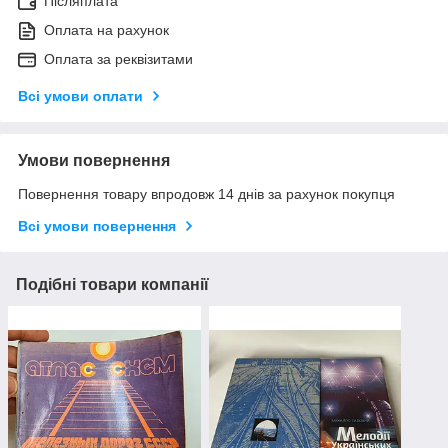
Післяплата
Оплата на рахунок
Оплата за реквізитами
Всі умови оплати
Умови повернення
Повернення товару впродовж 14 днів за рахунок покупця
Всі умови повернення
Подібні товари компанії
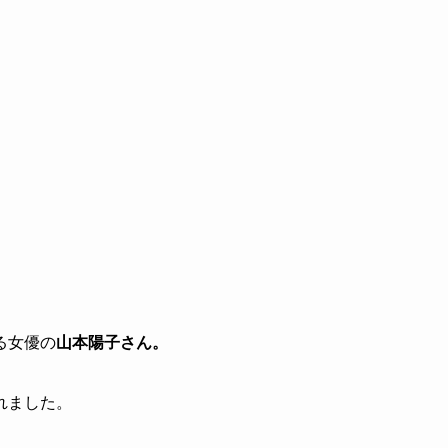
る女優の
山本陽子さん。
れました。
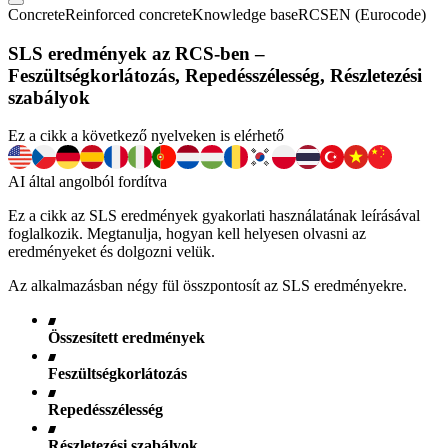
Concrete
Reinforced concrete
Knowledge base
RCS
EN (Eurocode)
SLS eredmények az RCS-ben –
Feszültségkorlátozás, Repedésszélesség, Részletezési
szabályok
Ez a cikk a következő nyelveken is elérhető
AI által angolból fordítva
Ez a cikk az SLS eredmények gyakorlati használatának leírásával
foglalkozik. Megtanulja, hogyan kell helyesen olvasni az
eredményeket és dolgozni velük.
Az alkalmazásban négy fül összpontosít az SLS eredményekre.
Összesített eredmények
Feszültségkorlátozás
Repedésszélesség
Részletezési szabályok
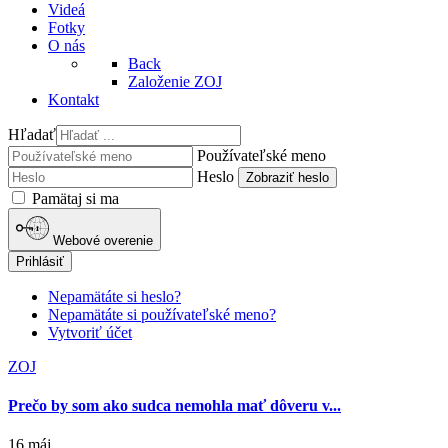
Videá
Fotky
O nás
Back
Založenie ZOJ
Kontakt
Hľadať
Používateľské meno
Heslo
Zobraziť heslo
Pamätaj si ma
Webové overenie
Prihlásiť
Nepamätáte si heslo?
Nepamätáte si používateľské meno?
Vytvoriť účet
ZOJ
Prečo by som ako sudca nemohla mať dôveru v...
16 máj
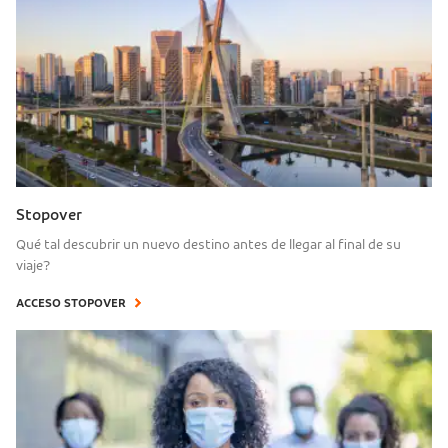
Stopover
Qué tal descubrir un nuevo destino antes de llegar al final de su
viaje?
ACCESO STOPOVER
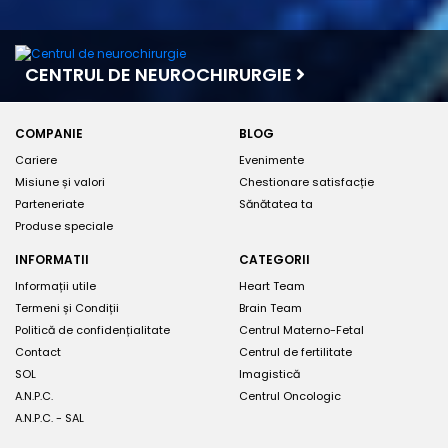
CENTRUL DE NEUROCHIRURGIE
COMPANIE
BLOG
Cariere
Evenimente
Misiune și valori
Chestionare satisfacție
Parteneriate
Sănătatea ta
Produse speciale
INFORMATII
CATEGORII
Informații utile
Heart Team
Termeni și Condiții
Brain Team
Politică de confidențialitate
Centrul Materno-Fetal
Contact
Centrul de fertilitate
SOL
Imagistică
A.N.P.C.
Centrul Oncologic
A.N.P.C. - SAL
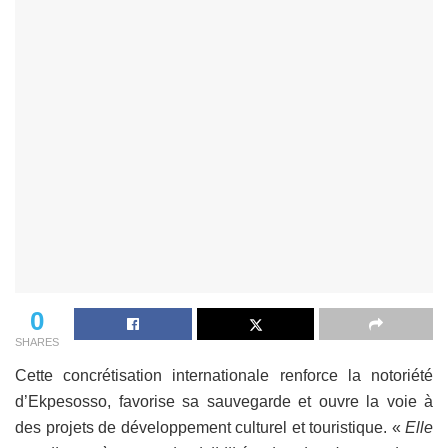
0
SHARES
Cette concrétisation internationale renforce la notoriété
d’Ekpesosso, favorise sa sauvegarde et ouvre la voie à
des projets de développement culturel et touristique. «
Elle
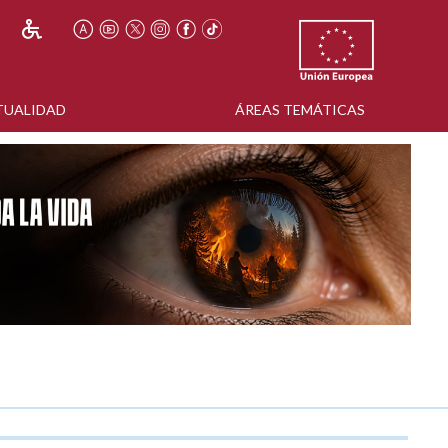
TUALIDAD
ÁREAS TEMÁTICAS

◆ ◆ ◆

** THE PROBLEM **
Transcribe the material as is, with images omitted.

** COMPLETED EXERCISE **
Післяплата
Оплата на рахунок
Оплата за реквізитами
Всі умови оплати
Умови повернення
Повернення товару впродовж 14 днів за рахунок покупця
Всі умови повернення
Подібні товари компанії
る女優の
山本陽子さん。
れました。
Concrete
Reinforced concrete
Knowledge base
RCS
EN (Eurocode)
SLS eredmények az RCS-ben –
Feszültségkorlátozás, Repedésszélesség, Részletezési
szabályok
Ez a cikk a következő nyelveken is elérhető
AI által angolból fordítva
Ez a cikk az SLS eredmények gyakorlati használatának leírásával
foglalkozik. Megtanulja, hogyan kell helyesen olvasni az
eredményeket és dolgozni velük.
Az alkalmazásban négy fül összpontosít az SLS eredményekre.
Összesített eredmények
Feszültségkorlátozás
Repedésszélesség
Részletezési szabályok
Videá
Fotky
O nás
Back
Založenie ZOJ
Kontakt
Hľadať
Používateľské meno
Heslo
Zobraziť heslo
Pamätaj si ma
Webové overenie
Prihlásiť
Nepamätáte si heslo?
Nepamätáte si používateľské meno?
Vytvoriť účet
ZOJ
Prečo by som ako sudca nemohla mať dôveru v...
16 máj
Stopover
Qué tal descubrir un nuevo destino antes de llegar al final de su
viaje?
ACCESO STOPOVER
CENTRUL DE NEUROCHIRURGIE
COMPANIE
BLOG
Cariere
Evenimente
Misiune și valori
Chestionare satisfacție
Parteneriate
Sănătatea ta
Produse speciale
INFORMATII
CATEGORII
Informații utile
Heart Team
Termeni și Condiții
Brain Team
Politică de confidențialitate
Centrul Materno-Fetal
Contact
Centrul de fertilitate
SOL
Imagistică
A.N.P.C.
Centrul Oncologic
A.N.P.C. - SAL
0
SHARES
Cette concrétisation internationale renforce la notoriété
d’Ekpesosso, favorise sa sauvegarde et ouvre la voie à
des projets de développement culturel et touristique. «
Elle
TUALIDAD
ÁREAS TEMÁTICAS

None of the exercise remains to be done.